This is to outline the position on the proposed European Council framework decision on accreditation of forensic service providers carrying out laboratory activities. This proposal will ensure, through legislation, that the results of accredited forensic laboratory activities, specifically DNA and fingerprints, of one member state will be recognised as being equivalent to the results of accredited forensic laboratory activities in another member state. This purpose is achieved by ensuring forensic service providers carrying out laboratory activities in all member states are accredited by a national accreditation body to comply with the same international standard, EN ISO/IEC 17025.

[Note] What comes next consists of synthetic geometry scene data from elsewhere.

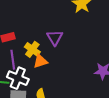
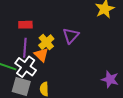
orange triangle: (40, 61) -> (41, 55), moved, turned 49

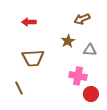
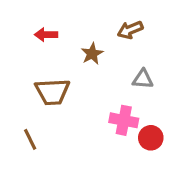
brown star: (68, 41) -> (92, 54), moved
red circle: (91, 94) -> (151, 138), moved

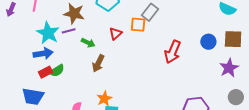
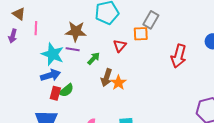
purple line: (69, 31) -> (73, 49), turned 32
green arrow: (88, 43) -> (94, 58), turned -64
red rectangle: (46, 72) -> (55, 93), turned -40
orange star: (104, 99) -> (118, 83), moved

I am happy to say that Ireland is well placed to meet its obligations under the framework decision. The organisations that carry out forensic laboratory activities in Ireland are the Forensic Science Laboratory and the Garda Technical Bureau, and, under this proposal, these organisations will be required to achieve the accreditation under this standard. The Forensic Science Laboratory already holds this accreditation while the Garda Technical Bureau is actively pursuing it and is confident it will achieve this comfortably within the timeframe envisaged by the framework decision.
The proposed framework decision was presented at the police co-operation working party of the Council of the European Union as a joint initiative of Sweden and Spain in June 2009. The increased use of evidence obtained in one member state in the judicial processes of another highlights the need to ensure the quality of the data is sufficiently high. Information originating from forensic processes in one member state currently may be associated with a level of uncertainty in another member state regarding how an item has been handled, what methods have been used and how the results were being interpreted.
It is especially important to safeguard the quality of the information exchanged when it relates to such sensitive personal data as DNA profiles and fingerprints. It is important to clarify that this framework decision does not aim to harmonise national rules regarding the judicial assessment of forensic evidence. It will always remain the responsibility of each individual judicial authority to assess any evidence, forensic or not, in accordance with its own national law.
This proposal is to be adopted, by unanimity, under Title VI of the Treaty on European Union — Police and Judicial Co-operation in Criminal Matters. Acceptance of the decision constitutes the exercise of an option or discretion under Article 29 of Bunreacht na hÉireann. Accordingly, the prior approval of both Houses of the Oireachtas is necessary before Ireland can agree to the adoption of this framework decision. Once this decision is adopted, primary legislation will have to be enacted in Ireland to give effect to its provisions. The necessary legislative proposals will be drawn up by the Department of Justice, Equality and Law Reform in consultation with the Attorney General's office.
I welcome this proposal, which I believe will lead to increased co-operation and interaction between duly accredited laboratories in member states. The accreditation of forensic science providers carrying out laboratory activities is an important step closer to a safer and more effective exchange of information within the European Union. I believe Ireland's support for this proposal will further demonstrate our commitment in the field of police and judicial co-operation in criminal matters among member states of the European Union.